> _HOW TO COMPLETE THIS TASK_:
Go through the material below, find each line with the word "Palestina", and copy those lines.

> _DATA SHOWN_:
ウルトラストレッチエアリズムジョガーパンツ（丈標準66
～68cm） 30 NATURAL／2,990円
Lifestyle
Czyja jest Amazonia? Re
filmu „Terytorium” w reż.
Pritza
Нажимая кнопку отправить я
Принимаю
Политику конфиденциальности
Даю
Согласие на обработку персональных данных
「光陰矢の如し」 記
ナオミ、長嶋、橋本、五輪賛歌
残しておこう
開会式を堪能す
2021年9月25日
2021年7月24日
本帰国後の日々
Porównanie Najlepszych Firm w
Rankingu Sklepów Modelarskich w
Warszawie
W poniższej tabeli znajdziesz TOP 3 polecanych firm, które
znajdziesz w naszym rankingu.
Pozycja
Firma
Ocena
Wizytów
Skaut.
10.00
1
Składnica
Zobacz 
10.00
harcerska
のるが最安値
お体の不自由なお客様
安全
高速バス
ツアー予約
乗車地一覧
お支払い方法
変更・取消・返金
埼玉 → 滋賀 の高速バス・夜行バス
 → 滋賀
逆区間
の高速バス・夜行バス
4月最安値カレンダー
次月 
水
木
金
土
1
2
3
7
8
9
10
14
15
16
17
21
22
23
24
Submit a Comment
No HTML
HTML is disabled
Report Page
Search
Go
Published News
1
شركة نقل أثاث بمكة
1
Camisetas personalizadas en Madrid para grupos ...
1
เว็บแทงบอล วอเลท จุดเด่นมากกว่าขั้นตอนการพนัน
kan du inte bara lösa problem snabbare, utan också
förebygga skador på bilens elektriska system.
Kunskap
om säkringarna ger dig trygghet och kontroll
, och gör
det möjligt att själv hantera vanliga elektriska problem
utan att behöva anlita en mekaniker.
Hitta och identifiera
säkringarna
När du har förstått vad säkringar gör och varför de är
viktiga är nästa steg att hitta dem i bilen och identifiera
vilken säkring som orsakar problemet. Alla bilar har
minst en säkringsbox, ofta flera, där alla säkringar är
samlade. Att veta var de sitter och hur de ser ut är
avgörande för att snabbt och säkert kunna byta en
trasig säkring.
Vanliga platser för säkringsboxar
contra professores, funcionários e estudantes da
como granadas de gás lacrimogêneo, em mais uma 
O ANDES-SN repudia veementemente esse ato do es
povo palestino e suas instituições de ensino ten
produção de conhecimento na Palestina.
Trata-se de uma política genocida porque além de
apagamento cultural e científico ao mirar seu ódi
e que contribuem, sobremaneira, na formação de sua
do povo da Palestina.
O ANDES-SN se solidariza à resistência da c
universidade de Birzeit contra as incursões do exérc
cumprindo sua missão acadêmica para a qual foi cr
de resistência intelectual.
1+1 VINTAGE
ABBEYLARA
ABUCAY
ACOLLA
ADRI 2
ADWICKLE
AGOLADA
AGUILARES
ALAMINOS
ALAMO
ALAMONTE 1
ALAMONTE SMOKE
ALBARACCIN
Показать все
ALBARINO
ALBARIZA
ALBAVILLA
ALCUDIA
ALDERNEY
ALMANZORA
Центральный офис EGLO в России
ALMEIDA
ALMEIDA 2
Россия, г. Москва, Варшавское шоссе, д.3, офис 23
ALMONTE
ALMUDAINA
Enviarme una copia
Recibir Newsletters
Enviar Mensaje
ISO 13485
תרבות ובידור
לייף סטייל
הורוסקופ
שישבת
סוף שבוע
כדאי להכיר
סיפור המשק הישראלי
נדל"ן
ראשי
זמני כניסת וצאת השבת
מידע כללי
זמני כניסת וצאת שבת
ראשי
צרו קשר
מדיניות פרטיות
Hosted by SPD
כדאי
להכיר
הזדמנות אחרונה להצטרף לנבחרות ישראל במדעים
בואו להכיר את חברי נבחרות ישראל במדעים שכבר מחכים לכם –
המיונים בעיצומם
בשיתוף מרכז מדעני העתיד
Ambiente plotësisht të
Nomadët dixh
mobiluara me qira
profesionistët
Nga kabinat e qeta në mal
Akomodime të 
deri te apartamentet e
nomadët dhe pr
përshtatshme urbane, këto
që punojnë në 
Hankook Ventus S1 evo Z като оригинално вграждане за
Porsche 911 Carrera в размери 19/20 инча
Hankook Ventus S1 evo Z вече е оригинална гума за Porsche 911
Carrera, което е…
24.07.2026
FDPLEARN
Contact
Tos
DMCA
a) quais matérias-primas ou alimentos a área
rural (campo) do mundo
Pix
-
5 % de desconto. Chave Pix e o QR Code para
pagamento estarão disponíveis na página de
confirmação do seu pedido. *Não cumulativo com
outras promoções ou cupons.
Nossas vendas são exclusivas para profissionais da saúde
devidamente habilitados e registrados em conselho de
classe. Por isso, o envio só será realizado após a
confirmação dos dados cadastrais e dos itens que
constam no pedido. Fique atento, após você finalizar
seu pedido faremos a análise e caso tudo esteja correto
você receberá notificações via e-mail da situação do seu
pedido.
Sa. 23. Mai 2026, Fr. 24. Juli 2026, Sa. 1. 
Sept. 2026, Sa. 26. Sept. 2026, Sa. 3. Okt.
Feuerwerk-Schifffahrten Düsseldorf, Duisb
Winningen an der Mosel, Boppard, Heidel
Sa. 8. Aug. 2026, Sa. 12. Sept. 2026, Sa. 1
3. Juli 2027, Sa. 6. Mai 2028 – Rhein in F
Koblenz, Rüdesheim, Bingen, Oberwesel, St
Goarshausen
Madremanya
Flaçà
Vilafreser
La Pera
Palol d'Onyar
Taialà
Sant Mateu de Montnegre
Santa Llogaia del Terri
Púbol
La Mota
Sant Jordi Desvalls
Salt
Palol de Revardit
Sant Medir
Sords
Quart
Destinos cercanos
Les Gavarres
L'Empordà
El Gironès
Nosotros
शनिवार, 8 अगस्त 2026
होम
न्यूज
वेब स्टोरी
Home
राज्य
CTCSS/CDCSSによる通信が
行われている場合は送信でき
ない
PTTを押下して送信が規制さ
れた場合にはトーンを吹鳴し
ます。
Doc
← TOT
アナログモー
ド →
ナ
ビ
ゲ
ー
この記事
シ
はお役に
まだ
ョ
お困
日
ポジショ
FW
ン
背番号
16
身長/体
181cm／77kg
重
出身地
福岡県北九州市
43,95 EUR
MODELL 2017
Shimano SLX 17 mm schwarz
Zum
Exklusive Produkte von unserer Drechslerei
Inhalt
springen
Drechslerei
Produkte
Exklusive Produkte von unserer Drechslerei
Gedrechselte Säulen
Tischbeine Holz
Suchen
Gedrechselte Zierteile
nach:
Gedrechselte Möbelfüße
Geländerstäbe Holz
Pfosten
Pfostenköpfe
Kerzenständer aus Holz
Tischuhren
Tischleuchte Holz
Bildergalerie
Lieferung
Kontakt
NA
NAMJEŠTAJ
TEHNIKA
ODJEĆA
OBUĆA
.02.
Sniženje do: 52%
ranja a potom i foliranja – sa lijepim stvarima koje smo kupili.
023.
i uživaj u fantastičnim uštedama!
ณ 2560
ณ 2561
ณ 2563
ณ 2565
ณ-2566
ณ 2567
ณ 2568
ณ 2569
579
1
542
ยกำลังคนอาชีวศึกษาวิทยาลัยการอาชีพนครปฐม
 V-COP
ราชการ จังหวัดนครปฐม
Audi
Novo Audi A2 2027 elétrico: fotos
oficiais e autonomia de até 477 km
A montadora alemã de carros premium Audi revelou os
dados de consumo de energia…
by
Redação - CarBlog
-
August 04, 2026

> _RESULT FOR THIS TASK_:
produção de conhecimento na Palestina.
do povo da Palestina.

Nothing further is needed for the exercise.